*** Opening of Supplied data ***

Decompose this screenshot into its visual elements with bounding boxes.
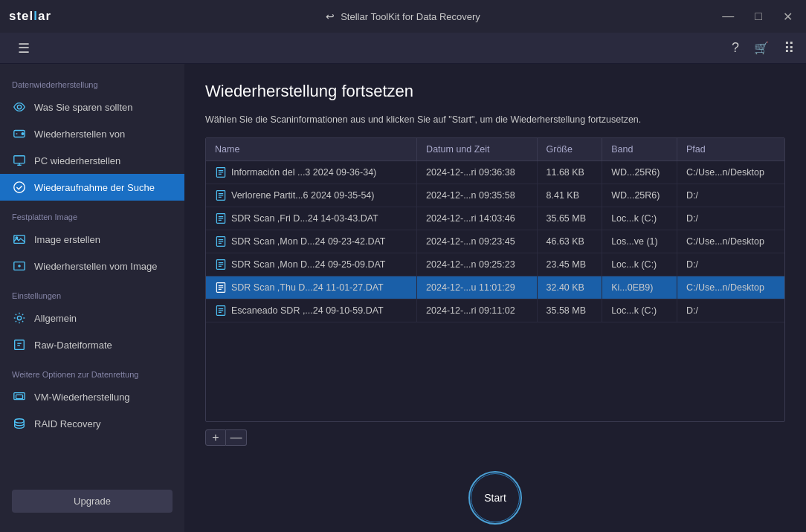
content-inner: Wiederherstellung fortsetzen Wählen Sie … (184, 64, 806, 458)
cell-band: Loc...k (C:) (602, 253, 677, 276)
svg-point-9 (16, 237, 18, 239)
raw-icon (12, 337, 27, 352)
sidebar-item-allgemein[interactable]: Allgemein (0, 305, 184, 331)
table-controls: + — (205, 429, 785, 446)
sidebar-label-raid-recovery: RAID Recovery (34, 418, 101, 429)
close-button[interactable]: ✕ (778, 8, 797, 25)
sidebar-label-image-erstellen: Image erstellen (34, 234, 100, 245)
sidebar-label-allgemein: Allgemein (34, 313, 77, 324)
table-row[interactable]: Verlorene Partit...6 2024 09-35-54)2024-… (206, 184, 784, 207)
cell-size: 35.58 MB (537, 299, 602, 322)
cell-name: Verlorene Partit...6 2024 09-35-54) (206, 184, 417, 207)
cell-size: 11.68 KB (537, 160, 602, 184)
help-icon[interactable]: ? (732, 40, 739, 56)
sidebar-section-festplatten: Festplatten Image (0, 207, 184, 226)
cell-size: 23.45 MB (537, 253, 602, 276)
scan-table-container: Name Datum und Zeit Größe Band Pfad Info… (205, 137, 785, 422)
table-row[interactable]: SDR Scan ,Mon D...24 09-25-09.DAT2024-12… (206, 253, 784, 276)
sidebar-item-image-erstellen[interactable]: Image erstellen (0, 226, 184, 253)
sidebar-item-vm-wiederherstellung[interactable]: VM-Wiederherstellung (0, 383, 184, 410)
sidebar-item-raw-dateiformate[interactable]: Raw-Dateiformate (0, 331, 184, 358)
cell-band: Ki...0EB9) (602, 276, 677, 299)
checkmark-icon (12, 180, 27, 195)
raid-icon (12, 416, 27, 431)
sidebar-label-pc-wiederherstellen: PC wiederherstellen (34, 155, 120, 166)
sidebar-bottom: Upgrade (0, 481, 184, 522)
cell-path: D:/ (677, 299, 784, 322)
titlebar: stellar ↩ Stellar ToolKit for Data Recov… (0, 0, 806, 33)
cell-name: SDR Scan ,Fri D...24 14-03-43.DAT (206, 207, 417, 230)
cell-band: WD...25R6) (602, 160, 677, 184)
cell-size: 8.41 KB (537, 184, 602, 207)
main-layout: Datenwiederherstellung Was Sie sparen so… (0, 64, 806, 532)
table-row[interactable]: Escaneado SDR ,...24 09-10-59.DAT2024-12… (206, 299, 784, 322)
cell-datetime: 2024-12-...u 11:01:29 (417, 276, 537, 299)
cell-datetime: 2024-12-...ri 09:36:38 (417, 160, 537, 184)
hamburger-icon[interactable]: ☰ (18, 40, 30, 56)
cell-path: C:/Use...n/Desktop (677, 230, 784, 253)
table-row[interactable]: Información del ...3 2024 09-36-34)2024-… (206, 160, 784, 184)
sidebar: Datenwiederherstellung Was Sie sparen so… (0, 64, 184, 532)
restore-icon (12, 259, 27, 273)
cell-band: Loc...k (C:) (602, 207, 677, 230)
table-row[interactable]: SDR Scan ,Mon D...24 09-23-42.DAT2024-12… (206, 230, 784, 253)
app-title: Stellar ToolKit for Data Recovery (341, 11, 480, 22)
table-row[interactable]: SDR Scan ,Fri D...24 14-03-43.DAT2024-12… (206, 207, 784, 230)
scan-table: Name Datum und Zeit Größe Band Pfad Info… (206, 138, 784, 322)
vm-icon (12, 389, 27, 404)
sidebar-section-einstellungen: Einstellungen (0, 285, 184, 305)
sidebar-label-raw-dateiformate: Raw-Dateiformate (34, 340, 112, 351)
cell-size: 32.40 KB (537, 276, 602, 299)
sidebar-item-wiederaufnahme[interactable]: Wiederaufnahme der Suche (0, 174, 184, 201)
sidebar-item-wiederherstellen-image[interactable]: Wiederherstellen vom Image (0, 253, 184, 279)
table-row[interactable]: SDR Scan ,Thu D...24 11-01-27.DAT2024-12… (206, 276, 784, 299)
cell-band: WD...25R6) (602, 184, 677, 207)
sidebar-item-raid-recovery[interactable]: RAID Recovery (0, 410, 184, 437)
svg-point-7 (14, 182, 25, 192)
page-title: Wiederherstellung fortsetzen (205, 82, 785, 101)
app-logo: stellar (9, 9, 51, 24)
toolbar: ☰ ? 🛒 ⠿ (0, 33, 806, 64)
cell-datetime: 2024-12-...n 09:23:45 (417, 230, 537, 253)
svg-rect-4 (14, 156, 25, 163)
grid-icon[interactable]: ⠿ (784, 39, 794, 57)
titlebar-center: ↩ Stellar ToolKit for Data Recovery (326, 10, 480, 22)
sidebar-label-wiederherstellen-image: Wiederherstellen vom Image (34, 261, 157, 272)
cell-size: 46.63 KB (537, 230, 602, 253)
cell-name: Información del ...3 2024 09-36-34) (206, 160, 417, 184)
table-header-row: Name Datum und Zeit Größe Band Pfad (206, 138, 784, 161)
eye-icon (12, 100, 27, 114)
cell-name: SDR Scan ,Mon D...24 09-23-42.DAT (206, 230, 417, 253)
sidebar-section-datenwiederherstellung: Datenwiederherstellung (0, 74, 184, 94)
cell-name: SDR Scan ,Thu D...24 11-01-27.DAT (206, 276, 417, 299)
cell-band: Loc...k (C:) (602, 299, 677, 322)
col-band: Band (602, 138, 677, 161)
cell-path: D:/ (677, 184, 784, 207)
gear-icon (12, 311, 27, 325)
col-datetime: Datum und Zeit (417, 138, 537, 161)
remove-row-button[interactable]: — (226, 429, 247, 446)
svg-point-3 (22, 133, 24, 135)
titlebar-right: — □ ✕ (718, 8, 797, 25)
sidebar-label-wiederherstellen-von: Wiederherstellen von (34, 129, 125, 140)
cell-name: SDR Scan ,Mon D...24 09-25-09.DAT (206, 253, 417, 276)
cell-datetime: 2024-12-...n 09:35:58 (417, 184, 537, 207)
sidebar-section-weitere: Weitere Optionen zur Datenrettung (0, 364, 184, 383)
titlebar-left: stellar (9, 9, 51, 24)
minimize-button[interactable]: — (718, 8, 738, 25)
add-row-button[interactable]: + (205, 429, 226, 446)
svg-point-17 (15, 419, 25, 423)
cell-path: C:/Use...n/Desktop (677, 160, 784, 184)
col-size: Größe (537, 138, 602, 161)
start-button[interactable]: Start (468, 471, 522, 525)
upgrade-button[interactable]: Upgrade (12, 490, 173, 513)
monitor-icon (12, 153, 27, 168)
cell-size: 35.65 MB (537, 207, 602, 230)
sidebar-item-pc-wiederherstellen[interactable]: PC wiederherstellen (0, 147, 184, 174)
cell-path: D:/ (677, 207, 784, 230)
content-area: Wiederherstellung fortsetzen Wählen Sie … (184, 64, 806, 532)
cart-icon[interactable]: 🛒 (754, 41, 769, 55)
maximize-button[interactable]: □ (750, 8, 767, 25)
sidebar-item-was-sie-sparen[interactable]: Was Sie sparen sollten (0, 94, 184, 120)
sidebar-item-wiederherstellen-von[interactable]: Wiederherstellen von (0, 120, 184, 147)
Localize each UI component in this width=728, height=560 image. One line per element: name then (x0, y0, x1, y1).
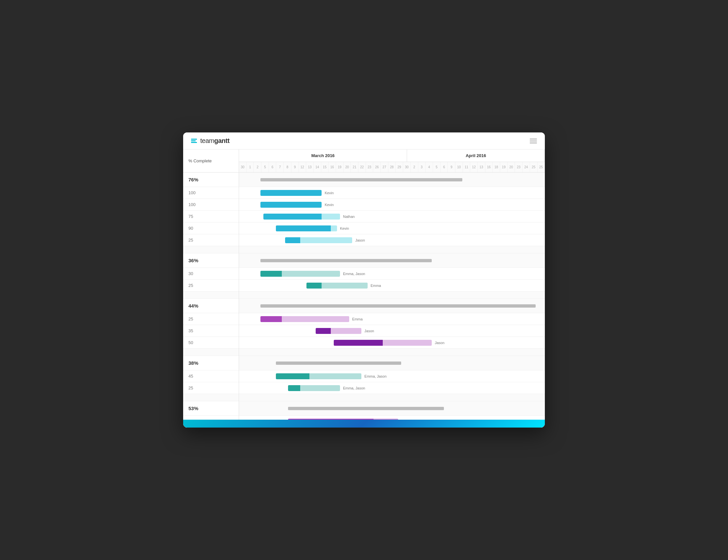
logo-text: teamgantt (200, 137, 230, 145)
bar-done (306, 282, 322, 288)
day-cell: 7 (276, 162, 284, 172)
day-cell: 8 (284, 162, 291, 172)
task-bar-row: Emma (239, 313, 545, 325)
day-cell: 15 (321, 162, 329, 172)
logo-team: team (200, 137, 214, 144)
task-bar-row: Emma, Jason (239, 268, 545, 280)
group4-bar-row (239, 356, 545, 370)
bar-remaining (282, 271, 340, 277)
bar (260, 202, 322, 208)
day-cell: 5 (261, 162, 269, 172)
group-bar (276, 361, 401, 365)
spacer (183, 246, 239, 254)
chart-area: March 2016 April 2016 301256789121314151… (239, 150, 545, 427)
sidebar-header: % Complete (183, 150, 239, 173)
bar-done (260, 316, 282, 322)
bar-label: Emma (352, 317, 363, 321)
day-cell: 13 (306, 162, 314, 172)
day-cell: 18 (493, 162, 500, 172)
day-cell: 6 (269, 162, 277, 172)
bar-done (334, 340, 383, 346)
task-bar-row: Jason (239, 234, 545, 246)
day-cell: 30 (239, 162, 247, 172)
bar-remaining (309, 373, 361, 379)
group-bar (288, 407, 444, 410)
group-bar (260, 304, 536, 307)
bar-done (276, 373, 309, 379)
group5-bar-row (239, 401, 545, 416)
group-bar (260, 178, 462, 182)
task-bar-row: Emma, Jason (239, 382, 545, 394)
day-cell: 21 (351, 162, 358, 172)
bar-label: Emma, Jason (343, 272, 365, 276)
bar (260, 190, 322, 196)
bar-done (288, 385, 300, 391)
day-cell: 26 (373, 162, 381, 172)
spacer (183, 349, 239, 356)
group1-header: 76% (183, 173, 239, 187)
day-cell: 19 (336, 162, 344, 172)
day-cell: 2 (411, 162, 418, 172)
day-cell: 25 (530, 162, 538, 172)
bar-done (276, 226, 331, 231)
day-cell: 19 (500, 162, 508, 172)
task-row: 45 (183, 370, 239, 382)
day-cell: 9 (291, 162, 299, 172)
bar-remaining (322, 214, 340, 220)
april-label: April 2016 (407, 150, 545, 162)
group3-bar-row (239, 299, 545, 313)
task-row: 75 (183, 211, 239, 223)
logo: teamgantt (191, 137, 230, 145)
bar-label: Emma (371, 283, 381, 287)
day-cell: 12 (470, 162, 478, 172)
task-row: 30 (183, 268, 239, 280)
bar-label: Nathan (343, 215, 354, 219)
days-row: 3012567891213141516192021222326272829302… (239, 162, 545, 173)
day-cell: 29 (396, 162, 403, 172)
day-cell: 16 (328, 162, 336, 172)
task-bar-row: Kevin (239, 199, 545, 211)
bar-done (260, 271, 282, 277)
bar-remaining (300, 237, 352, 243)
task-row: 25 (183, 280, 239, 291)
group1-bar-row (239, 173, 545, 187)
months-row: March 2016 April 2016 (239, 150, 545, 162)
day-cell: 30 (403, 162, 411, 172)
percent-complete-label: % Complete (188, 158, 212, 163)
bar-label: Kevin (325, 203, 334, 207)
day-cell: 4 (425, 162, 433, 172)
task-bar-row: Nathan (239, 211, 545, 223)
task-bar-row: Kevin (239, 187, 545, 199)
sidebar: % Complete 76% 100 100 75 90 25 36% 30 2… (183, 150, 239, 427)
task-row: 100 (183, 187, 239, 199)
day-cell: 24 (522, 162, 530, 172)
day-cell: 6 (441, 162, 448, 172)
spacer-row (239, 394, 545, 401)
day-cell: 23 (515, 162, 522, 172)
bar-remaining (322, 282, 368, 288)
spacer (183, 291, 239, 299)
hamburger-menu[interactable] (530, 139, 537, 143)
logo-icon (191, 139, 197, 143)
spacer-row (239, 246, 545, 254)
group4-header: 38% (183, 356, 239, 370)
day-cell: 13 (478, 162, 485, 172)
group5-header: 53% (183, 401, 239, 416)
day-cell: 10 (455, 162, 463, 172)
task-bar-row: Kevin (239, 223, 545, 234)
task-bar-row: Emma, Jason (239, 370, 545, 382)
bar-remaining (282, 316, 349, 322)
day-cell: 20 (508, 162, 515, 172)
gantt-container: % Complete 76% 100 100 75 90 25 36% 30 2… (183, 150, 545, 427)
bar-done (263, 214, 322, 220)
day-cell: 25 (538, 162, 545, 172)
task-row: 25 (183, 234, 239, 246)
spacer (183, 394, 239, 401)
day-cell: 2 (254, 162, 261, 172)
day-cell: 1 (247, 162, 254, 172)
group-bar (260, 259, 432, 262)
bar-remaining (300, 385, 340, 391)
bar-remaining (331, 328, 361, 334)
task-row: 35 (183, 325, 239, 337)
group3-header: 44% (183, 299, 239, 313)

*** Close of Supplied data ***

- _Try it_
Looking at the records above, say how many lines contain the string "dateiformate". Give the number and no other words.

- _Answer space_
2